It is very unlikely that the ice cracked the cold plate, because the ice builds up from the plate surface outward as water condenses on it and freezes. In order to generate any force on the plate you would need to start with a volume of liquid water which could freeze and expand. There is no place on the plate that would hold a puddle of water big enough to do this.
I can imagine a scenario involving melting, refreezing, and trapped water that could theoretically put pressure on the plate but it seems about as likely as a small meteorite crashing into the fridge. Which come to think of it sounds like the best thing that could happen to it.
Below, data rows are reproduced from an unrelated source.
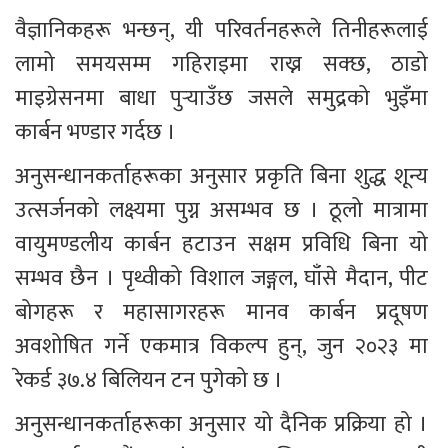
वैज्ञानिकहरू भन्छन्, यी परिवर्तनहरूले तिनीहरूलाई 
लामो समयसम्म गहिराइमा राख्न सक्छ, ठाडो 
माइग्रेसनमा बाधा पुर्‍याउँछ जसले समुद्रको भुइँमा 
कार्बन भण्डार गर्दछ ।
अनुसन्धानकर्ताहरूका अनुसार प्रकृति बिना शुद्ध शून्य 
उत्सर्जनको लक्ष्यमा पुग्न असम्भव छ । ठूलो मात्रामा 
वायुमण्डलीय कार्बन हटाउन सक्षम प्रविधि बिना यो 
सम्भव छैन । पृथ्वीको विशाल जङ्गल, घाँसे मैदान, पीट 
बोगहरू र महासागरहरू मानव कार्बन प्रदूषण 
अवशोषित गर्ने एकमात्र विकल्प हुन्, जुन २०२३ मा 
रेकर्ड ३७.४ बिलियन टन पुगेको छ ।
अनुसन्धानकर्ताहरूका अनुसार यो दैनिक प्रक्रिया हो ।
Really, the only way a cold plate or freezer coil ever gets physically damaged is by the user attempting to physically remove the ice buildup with a pointy tool.
If the cold plate did spring a leak, the particular dangers depend on the type of refrigerant, but practically speaking, you are not likely to be badly harmed by a leaking home refrigerator, no matter how cheap it is.
Quote from a worksafe site http://www2.worksafebc.com/i/posters/2013/ws_13_10.html:
"Some refrigerants, such as ammonia, are very toxic. They are defined as toxic process gases under Part 6 of the Occupational Health and Safety Regulation. Other refrigerants, known under the trade name Freon, are non-toxic. These include refrigerants such as R-22 and R-410A."
The good news is: your fridge is noisy so it must have a compressor, so it probably uses R-410A instead of ammonia. The bad news is: your fridge is noisy so it is probably about to become TU very soon.
If your fridge leaked at the cold plate, and if the refrigerant was toxic, and if some of the toxic refrigerant was trapped in the ice buildup, the ice might become toxic. You don't need to worry about this because since (a) R-410A is not toxic, and (b) you are not stupid enough to eat the ice buildup from a cheap refrigerator.
To answer the question you didn't quite ask, the thing is likely just completely worn out.
If the box has been slowly getting warmer then ice buildup could be the cause. You could try unplugging it and letting the ice melt (takes maybe 12 hours) and then plugging it in again to see if the cold plate even gets cold anymore.
But if the failure to cool was sudden, then the plumbing has sprung a leak or the compressor has packed in. Or both. What often happens to a refrigerator is this. The circulating fluid contains not only refrigerant but also lubricant for the compressor. A slow leak reduces the pressure in the system until very little heat is pumped, and very little fluid is circulated. The compressor is forced to work longer and harder with less lubrication and eventually burns out its seals or just breaks.
My rule for deciding to fix or discard is this. If the failure was characterized by a long slow decline followed by a complete failure, junk the fridge and replace it. If it failed suddenly without warning, turn it off so it doesn't tear itself up. then try to fix it.
Best Answer
Test the compressor
Your compressor is going to look something like this
To test the windings, you'll first have to remove the "box" where the wires connect.
WARNING: There's likely a capacitor in here. Take care not to let the capacitor discharge into you.
Once you've go that out of the way, you should see three pins/terminals. They'll typically be arranged in a triangular pattern.
One terminal will be start, one will be run, and the other will be common. To determine if the windings are still good, you'll simply test the resistance between each terminal.
NOTE: Your readings may vary.
You should end up with something like this.
This tells me that the top pin is common, the lower left is start, and the lower right is run. It also tells me the compressor is still good. The reading from start, to run should always be the largest reading. The readings between start and common, and run and common should total up to the reading from start to run.
If the values are way off, or you get infinite resistance between the pins, replace the compressor.
If the compressor checks out, you'll want to make sure it's getting power.
Check the power to the compressor
After reassembling the compressor, plug the refrigerator back in. Set the refrigerator to a setting that should cause the compressor to come on. Using a multimeter set to volts AC (VAC), carefully probe the two wires connected to the compressor. You should measure ~120 volts.
If you get the proper reading, you'll likely have to replace the relay and/or capacitor. If you don't get ~120 V, the problem is in the control circuitry.
Mechanical failure
If everything checks out, there's still the possibility that the compressor is seized. In which case, you'll have to replace the compressor.